C’est en présence d’une immense foule en liesse que le président de la République du Niger, El Hadi Mahamadou Issoufou, a procédé, jeudi dernier, au lancement des travaux de construction de la dernière section de l’axe transafricain Alger-Lagos. Ce dernier tronçon de 225 km qui vient d’être officiellement mis en chantier reliera l’Algérie depuis sa frontière d’In Guezzan à la ville nigérienne d’Arlit. Il ouvrira un corridor marchand au Niger, qui pourra exporter à moindre coût les produits de son économie en utilisant le port d’Alger, distant d’à peine 1000 km de la capitale nigérienne.
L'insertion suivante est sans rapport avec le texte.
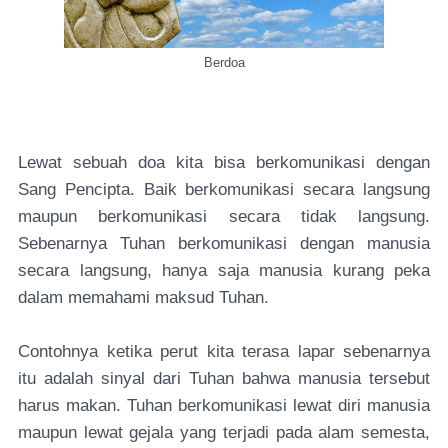
Berdoa
Lewat sebuah doa kita bisa berkomunikasi dengan
Sang Pencipta. Baik berkomunikasi secara langsung
maupun berkomunikasi secara tidak langsung.
Sebenarnya Tuhan berkomunikasi dengan manusia
secara langsung, hanya saja manusia kurang peka
dalam memahami maksud Tuhan.
Contohnya ketika perut kita terasa lapar sebenarnya
itu adalah sinyal dari Tuhan bahwa manusia tersebut
harus makan. Tuhan berkomunikasi lewat diri manusia
maupun lewat gejala yang terjadi pada alam semesta,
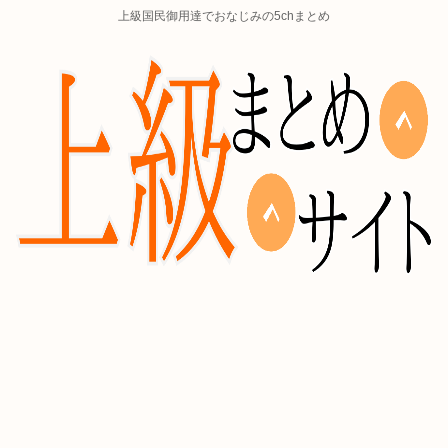
上級国民御用達でおなじみの5chまとめ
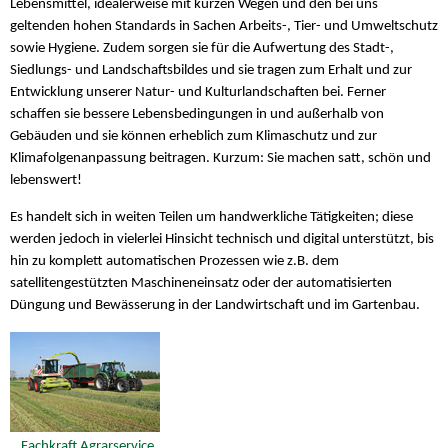
Lebensmittel, idealerweise mit kurzen Wegen und den bei uns
geltenden hohen Standards in Sachen Arbeits-, Tier- und Umweltschutz
sowie Hygiene. Zudem sorgen sie für die Aufwertung des Stadt-,
Siedlungs- und Landschaftsbildes und sie tragen zum Erhalt und zur
Entwicklung unserer Natur- und Kulturlandschaften bei. Ferner
schaffen sie bessere Lebensbedingungen in und außerhalb von
Gebäuden und sie können erheblich zum Klimaschutz und zur
Klimafolgenanpassung beitragen. Kurzum: Sie machen satt, schön und
lebenswert!
Es handelt sich in weiten Teilen um handwerkliche Tätigkeiten; diese
werden jedoch in vielerlei Hinsicht technisch und digital unterstützt, bis
hin zu komplett automatischen Prozessen wie z.B. dem
satellitengestützten Maschineneinsatz oder der automatisierten
Düngung und Bewässerung in der Landwirtschaft und im Gartenbau.
Fachkraft Agrarservice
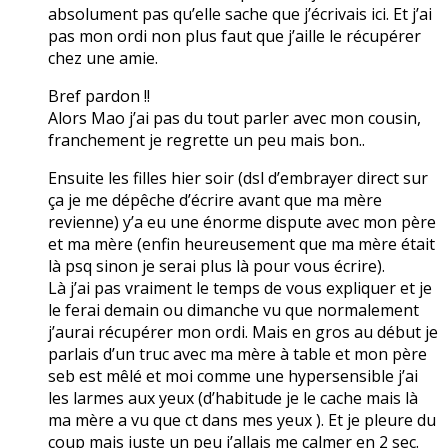
absolument pas qu’elle sache que j’écrivais ici. Et j’ai
pas mon ordi non plus faut que j’aille le récupérer
chez une amie.
Bref pardon !!
Alors Mao j’ai pas du tout parler avec mon cousin,
franchement je regrette un peu mais bon..
Ensuite les filles hier soir (dsl d’embrayer direct sur
ça je me dépêche d’écrire avant que ma mère
revienne) y’a eu une énorme dispute avec mon père
et ma mère (enfin heureusement que ma mère était
là psq sinon je serai plus là pour vous écrire).
Là j’ai pas vraiment le temps de vous expliquer et je
le ferai demain ou dimanche vu que normalement
j’aurai récupérer mon ordi. Mais en gros au début je
parlais d’un truc avec ma mère à table et mon père
seb est mêlé et moi comme une hypersensible j’ai
les larmes aux yeux (d’habitude je le cache mais là
ma mère a vu que ct dans mes yeux ). Et je pleure du
coup mais juste un peu j’allais me calmer en 2 sec.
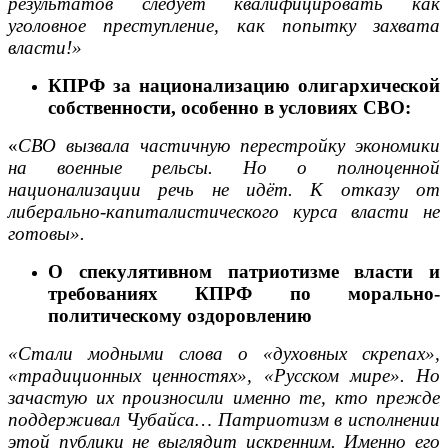
результатов следует квалифицировать как
уголовное преступление, как попытку захвата
власти!»
КПРФ за национализацию олигархической
собственности, особенно в условиях СВО:
«
СВО вызвала частичную перестройку экономики
на военные рельсы. Но о полноценной
национализации речь не идёт. К отказу от
либерально-капиталистического курса власти не
готовы».
О спекулятивном патриотизме власти и
требованиях КПРФ по морально-
политическому оздоровлению
«Стали модными слова о «духовных скрепах»,
«традиционных ценностях», «Русском мире». Но
зачастую их произносили именно те, кто прежде
поддерживал Чубайса… Патриотизм в исполнении
этой публики не выглядит искренним. Именно его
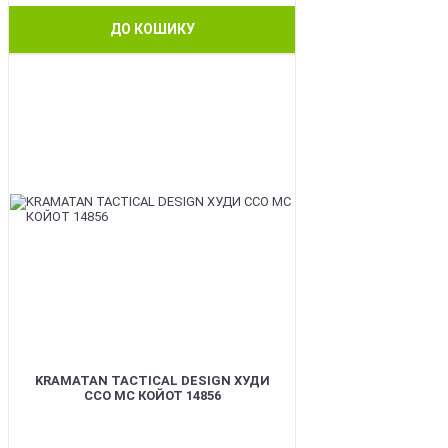
ДО КОШИКУ
BEST
KRAMATAN TACTICAL DESIGN ХУДИ
ССО МС КОЙОТ 14856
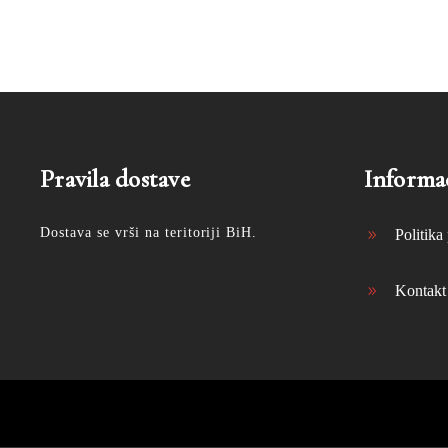
Pravila dostave
Informac
Dostava se vrši na teritoriji BiH.
Politika 
Kontakt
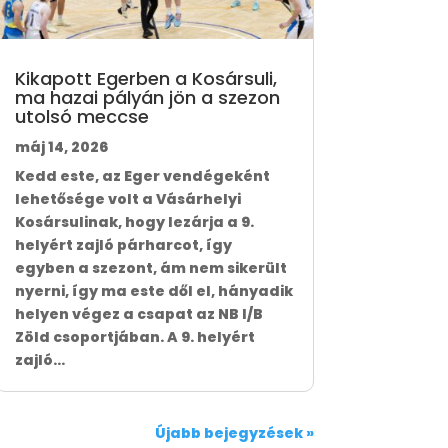
Kikapott Egerben a Kosársuli,
ma hazai pályán jön a szezon
utolsó meccse
máj 14, 2026
Kedd este, az Eger vendégeként
lehetősége volt a Vásárhelyi
Kosársulinak, hogy lezárja a 9.
helyért zajló párharcot, így
egyben a szezont, ám nem sikerült
nyerni, így ma este dől el, hányadik
helyen végez a csapat az NB I/B
Zöld csoportjában. A 9. helyért
zajló...
Újabb bejegyzések »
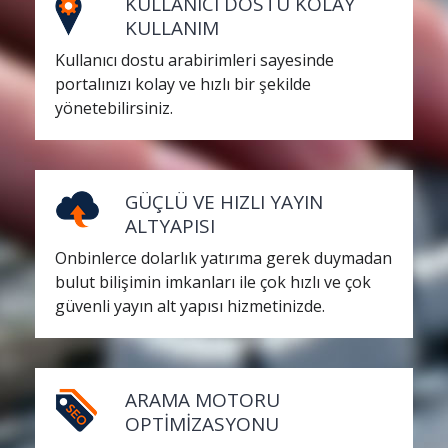
KULLANICI DOSTU KOLAY
KULLANIM
Kullanıcı dostu arabirimleri sayesinde
portalınızı kolay ve hızlı bir şekilde
yönetebilirsiniz.
GÜÇLÜ VE HIZLI YAYIN
ALTYAPISI
Onbinlerce dolarlık yatırıma gerek duymadan
bulut bilişimin imkanları ile çok hızlı ve çok
güvenli yayın alt yapısı hizmetinizde.
ARAMA MOTORU
OPTİMİZASYONU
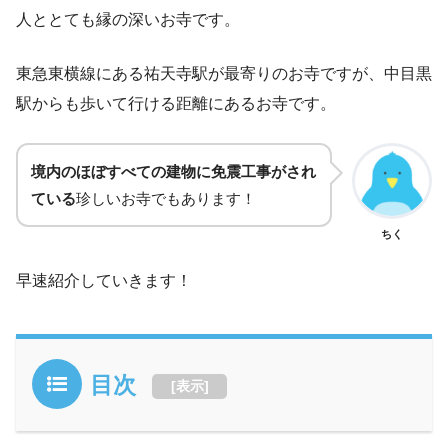
人ととても縁の深いお寺です。
東急東横線にある祐天寺駅が最寄りのお寺ですが、中目黒
駅からも歩いて行ける距離にあるお寺です。
境内のほぼすべての建物に免震工事がされ
ている
珍しいお寺でもあります！
ちく
早速紹介していきます！
目次
[
表示
]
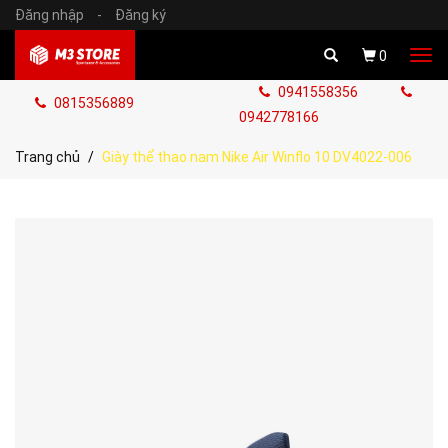
Đăng nhập
-
Đăng ký
Tog
0
navi
0941558356
0815356889
0942778166
Trang chủ
Giày thể thao nam Nike Air Winflo 10 DV4022-006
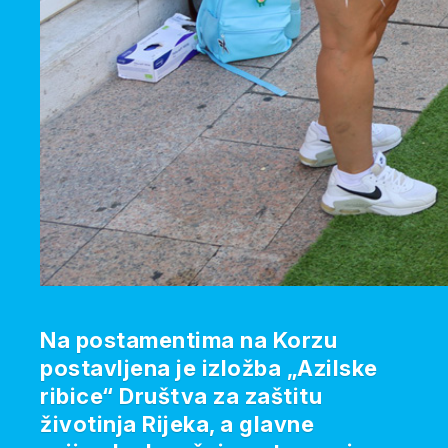
Na postamentima na Korzu
postavljena je izložba „Azilske
ribice“ Društva za zaštitu
životinja Rijeka, a glavne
De notre envoyé à Niamey (Niger)
C’est à une entreprise privée algérienne (EPBTH) basée à Ghardaïa, en partenariat avec une société nigérienne, qu’a été confiée, au terme d’un appel d’offres international très sélectif, la réalisation de ce premier lot de 125 km qui vient d’être officiellement mis en chantier. Selon des informations très crédibles recueillies à Niamey, il est très fort probable que l’appel à concurrence pour la réalisation du second lot de 100 km soit remporté par l’entreprise publique algérienne EVSM (ex-DNC) très expérimentée en matière de réalisation de routes sahariennes. Depuis sa création dans les années 80’, cette entreprise aurait en effet réalisé plus de 2000 km de routes revêtues dans le Sahara algérien, a-t-on appris de bonne source.
En cette phase de déclin de la rente pétrolière, il est de bon augure que ces pionniers partent à la conquête de marchés internationaux avec, évidemment, l’espoir qu’ils soient rapidement suivis par d’autres entrepreneurs algériens. La mise en chantier de cette section de la Transsaharienne reliant l’Algérie au Niger apporte la preuve, s’il en fallait une, que la route de l’unité africaine longue de 4500 km n’est pas du tout tombée en désuétude, comme certains auraient tendance à le croire mais, qu’au contraire, cette gigantesque infrastructure routière, dont le suivi a été confié à des hommes d’envergure, continue inlassablement à dérouler son tapis et à distiller ses bienfaits à de nombreux pays d’Afrique.
Outre les retombées en matière d’aménagement du territoire attendues de ces milliers de kilomètres de routes goudronnées reliant plusieurs pays d’Afrique (accroissement des villes, création de nouveaux centres urbains, constructions d’équipements sociaux etc.), la Transsaharienne vise à générer la prospérité économique et sociale en favorisant les courants d’affaires à travers tout le continent africain et même au-delà. Les échanges facilités par cette voie rapide et sécurisée sont de nature à dynamiser les économies locales, à promouvoir l’investissement et à rationaliser le commerce, en réduisant notamment la contrebande qui saigne les économies des pays africains, et tout particulièrement l’Algérie qui en paye sans doute le plus lourd tribut en raison de la porosité de ses très longues frontières.
Beaucoup reste toutefois à faire en matière d’encadrement législatif et réglementaire, mais aussi et surtout de mise en place d’institutions (agences bancaires, postes de douanes, services de secours et de sécurité, stations-service, motels, zones d’activités et autres) pour donner vie à cette route, à défaut desquels le trafic voyageurs et les échanges commerciaux continueront à être insuffisants mais, pire encore, à faire de la Transsaharienne un corridor au service exclusif des importateurs, plutôt qu’à l’avantage des producteurs africains en quête de débouchés extérieurs.
Les Etats parties prenantes de la Transsaharienne sont de ce fait interpellés pour prendre rapidement et collectivement les décisions requises pour huiler les rouages grippés de la Transsaharienne. Comme l’a du reste suggéré, à juste titre, le président de la Banque islamique de développement, il n’y a rien de mieux qu’un sommet des 6 chefs d’Etat des pays concernés par la Transsaharienne pour sortir de la situation de blocage qui prévaut actuellement. En prenant les décisions qui s’imposent, ce sommet peut à l’évidence impulser une nouvelle dynamique à cette gigantesque infrastructure routière en phase avancée de construction, l’objectif étant d’en faire un des principaux vecteurs de développement économique et social des pays qu’elle traverse.